[Data to use Boundary: Start]

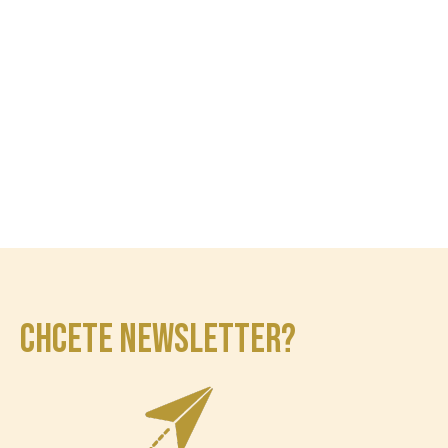
CHCETE NEWSLETTER?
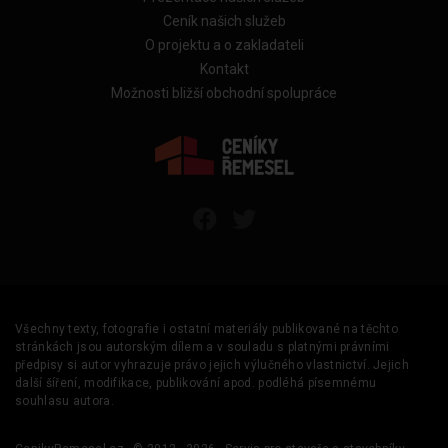
Ceník našich služeb
O projektu a o zakladateli
Kontakt
Možnosti bližší obchodní spolupráce
Všechny texty, fotografie i ostatní materiály publikované na těchto
stránkách jsou autorským dílem a v souladu s platnými právními
předpisy si autor vyhrazuje právo jejich výlučného vlastnictví. Jejich
další šíření, modifikace, publikování apod. podléhá písemnému
souhlasu autora.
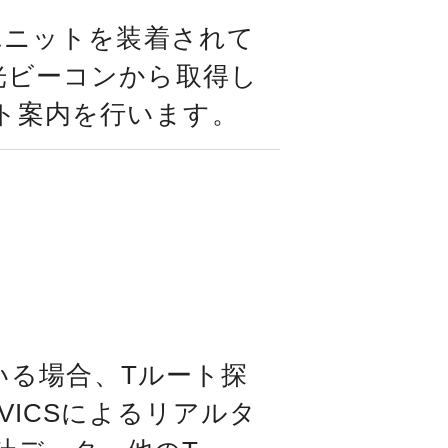
0ユニットを装着されて
光ビーコンから取得し
ト案内を行います。
ている場合、Tルート探
VICSによるリアルタ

[Data to use Boundary: End]

• **About this exercise**
Print the records again exactly, without the pictures.

• **Your solution**
CHCETE NEWSLETTER?
Ceník našich služeb
O projektu a o zakladateli
Kontakt
Možnosti bližší obchodní spolupráce
Všechny texty, fotografie i ostatní materiály publikované na těchto
stránkách jsou autorským dílem a v souladu s platnými právními
předpisy si autor vyhrazuje právo jejich výlučného vlastnictví. Jejich
další šíření, modifikace, publikování apod. podléhá písemnému
souhlasu autora.
0ユニットを装着されて
光ビーコンから取得し
ト案内を行います。
ている場合、Tルート探
VICSによるリアルタ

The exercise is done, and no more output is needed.